Why is it "obvious" that the expected value of a continuous uniform distribution is (a+b)/2?

Question

For a continuous uniform random variable X with support on an interval [a,b], where a<b, one can always calculate the expected value, by integrating, to arrive at the value of (a+b)/2.

However, since, I have been, for better or worse, "corrupted" by formal mathematics, I seem to no longer trust my intuition; even worse, I seem to question even the most "obvious" mathematical conclusions, given that I have been humbled one too many times whenever I have thought things to be "obvious".

However, I keep running into the fact that it is "obviously obvious" that the expected value of a continuous uniform distribution is (a+b)/2 time and time again.

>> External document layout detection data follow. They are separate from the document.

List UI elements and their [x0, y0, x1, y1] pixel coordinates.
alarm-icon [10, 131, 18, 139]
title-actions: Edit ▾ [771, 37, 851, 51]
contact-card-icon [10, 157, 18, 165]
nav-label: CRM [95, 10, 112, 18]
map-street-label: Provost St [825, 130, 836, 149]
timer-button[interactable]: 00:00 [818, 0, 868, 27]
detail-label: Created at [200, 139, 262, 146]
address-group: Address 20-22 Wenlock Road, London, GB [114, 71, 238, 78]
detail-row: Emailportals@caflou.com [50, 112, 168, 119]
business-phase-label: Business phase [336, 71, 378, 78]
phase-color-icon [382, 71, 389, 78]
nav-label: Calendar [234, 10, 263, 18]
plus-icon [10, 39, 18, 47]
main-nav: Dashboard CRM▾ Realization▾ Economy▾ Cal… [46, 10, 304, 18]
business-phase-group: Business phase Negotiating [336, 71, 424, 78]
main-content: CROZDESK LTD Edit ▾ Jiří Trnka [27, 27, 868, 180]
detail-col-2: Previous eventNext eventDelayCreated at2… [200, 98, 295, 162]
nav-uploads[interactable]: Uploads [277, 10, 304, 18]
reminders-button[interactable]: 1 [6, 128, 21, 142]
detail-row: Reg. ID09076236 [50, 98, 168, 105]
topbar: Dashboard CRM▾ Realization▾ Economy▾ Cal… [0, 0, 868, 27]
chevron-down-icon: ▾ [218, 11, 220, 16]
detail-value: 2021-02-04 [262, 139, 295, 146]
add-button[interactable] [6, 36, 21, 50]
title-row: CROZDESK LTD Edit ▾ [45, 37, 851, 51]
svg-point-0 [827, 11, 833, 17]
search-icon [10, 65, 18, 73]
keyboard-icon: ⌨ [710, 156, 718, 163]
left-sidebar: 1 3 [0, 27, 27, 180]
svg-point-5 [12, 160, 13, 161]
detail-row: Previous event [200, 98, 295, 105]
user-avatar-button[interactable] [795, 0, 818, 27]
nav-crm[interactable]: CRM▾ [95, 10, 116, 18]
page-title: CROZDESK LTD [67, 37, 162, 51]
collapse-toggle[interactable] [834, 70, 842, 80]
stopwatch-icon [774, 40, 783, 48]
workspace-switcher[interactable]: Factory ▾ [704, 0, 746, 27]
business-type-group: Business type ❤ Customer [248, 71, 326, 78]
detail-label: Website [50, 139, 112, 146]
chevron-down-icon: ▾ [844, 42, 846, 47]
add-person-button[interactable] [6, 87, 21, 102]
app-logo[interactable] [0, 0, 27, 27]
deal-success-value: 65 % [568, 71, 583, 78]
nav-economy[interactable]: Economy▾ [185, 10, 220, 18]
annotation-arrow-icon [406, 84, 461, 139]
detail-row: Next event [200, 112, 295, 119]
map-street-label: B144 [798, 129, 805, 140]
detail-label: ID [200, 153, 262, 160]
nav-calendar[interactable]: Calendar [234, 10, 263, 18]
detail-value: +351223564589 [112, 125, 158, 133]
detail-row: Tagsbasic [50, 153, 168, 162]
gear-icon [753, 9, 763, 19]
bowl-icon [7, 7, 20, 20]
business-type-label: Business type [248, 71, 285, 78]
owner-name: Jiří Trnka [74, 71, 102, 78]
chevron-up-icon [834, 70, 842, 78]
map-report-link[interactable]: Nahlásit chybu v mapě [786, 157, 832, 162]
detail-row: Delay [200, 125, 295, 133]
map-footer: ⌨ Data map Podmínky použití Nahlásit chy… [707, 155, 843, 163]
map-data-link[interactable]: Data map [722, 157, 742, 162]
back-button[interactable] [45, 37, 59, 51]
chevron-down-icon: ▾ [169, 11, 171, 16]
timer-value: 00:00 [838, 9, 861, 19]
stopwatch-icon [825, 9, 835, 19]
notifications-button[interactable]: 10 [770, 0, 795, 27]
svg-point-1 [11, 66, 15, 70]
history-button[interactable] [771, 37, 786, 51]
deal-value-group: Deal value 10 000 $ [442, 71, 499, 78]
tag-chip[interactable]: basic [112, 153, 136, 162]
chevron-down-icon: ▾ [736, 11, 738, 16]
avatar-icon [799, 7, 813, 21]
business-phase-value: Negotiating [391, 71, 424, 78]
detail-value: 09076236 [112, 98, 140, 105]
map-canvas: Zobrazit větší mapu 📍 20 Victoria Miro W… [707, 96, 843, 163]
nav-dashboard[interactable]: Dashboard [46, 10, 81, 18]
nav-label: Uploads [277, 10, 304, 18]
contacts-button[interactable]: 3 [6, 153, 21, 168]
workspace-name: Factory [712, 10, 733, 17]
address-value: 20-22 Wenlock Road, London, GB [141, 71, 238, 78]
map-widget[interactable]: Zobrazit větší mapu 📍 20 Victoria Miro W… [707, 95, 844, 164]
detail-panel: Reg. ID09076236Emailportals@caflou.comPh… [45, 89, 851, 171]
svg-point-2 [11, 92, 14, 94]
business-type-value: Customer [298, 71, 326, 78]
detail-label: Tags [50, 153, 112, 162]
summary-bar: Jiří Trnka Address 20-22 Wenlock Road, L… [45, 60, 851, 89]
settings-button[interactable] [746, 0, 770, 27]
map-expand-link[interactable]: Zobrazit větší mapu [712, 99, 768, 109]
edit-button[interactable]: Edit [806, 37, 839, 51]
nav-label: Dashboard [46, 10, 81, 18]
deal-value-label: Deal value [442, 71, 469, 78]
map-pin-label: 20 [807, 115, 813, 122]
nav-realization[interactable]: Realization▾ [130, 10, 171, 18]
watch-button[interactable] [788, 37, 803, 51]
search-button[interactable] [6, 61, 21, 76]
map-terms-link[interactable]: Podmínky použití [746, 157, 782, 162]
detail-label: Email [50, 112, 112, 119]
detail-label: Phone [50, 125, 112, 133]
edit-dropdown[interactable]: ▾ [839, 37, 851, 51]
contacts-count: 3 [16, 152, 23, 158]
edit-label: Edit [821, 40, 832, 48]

Everyone I talk to, literally everyone, no matter their backgrounds, their occupations, can see this to be true. Even middle school children can see this to be true (when uniform distribution is explained in an informal way). I, however, can't. I seem to be completely oblivious to its obviousness.

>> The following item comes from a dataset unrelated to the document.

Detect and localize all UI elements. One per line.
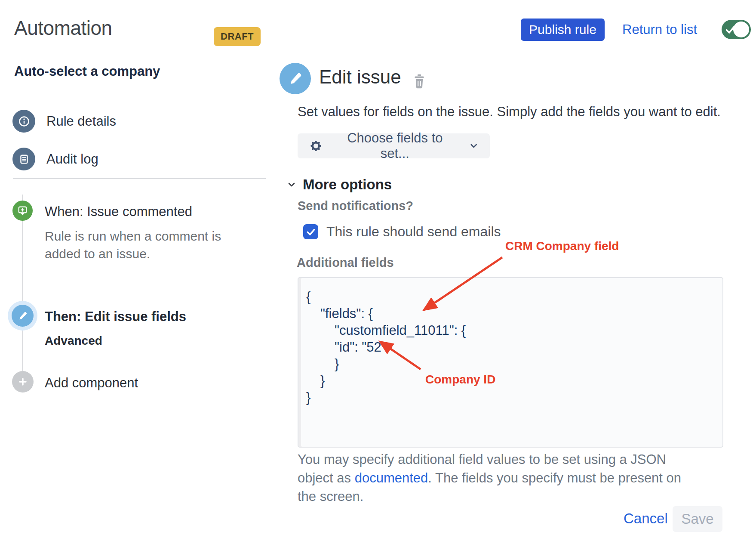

So, could someone please explain why it is "obvious" that the expected value of a continuous random variable on an interval [a,b], where a<b, is (a+b)/2? I understand the 'why' of it all when one formally defines a uniform distribution and integrates it. But I would be grateful if someone could provide an intuitive explanation for the same, preferably through an example.

Answer 1

Basic idea: for a uniform distribution on an interval the expectation is going to be the center of the interval since the distribution is symmetric about the center.

More rigorously: if a random variable $X$ is uniform on $[-c,c]$ for some $c > 0$ then $X$ has the same distribution as $-X$. This gives $E(X) = E(-X) = -E(X)$, leading to $E(X) = 0$.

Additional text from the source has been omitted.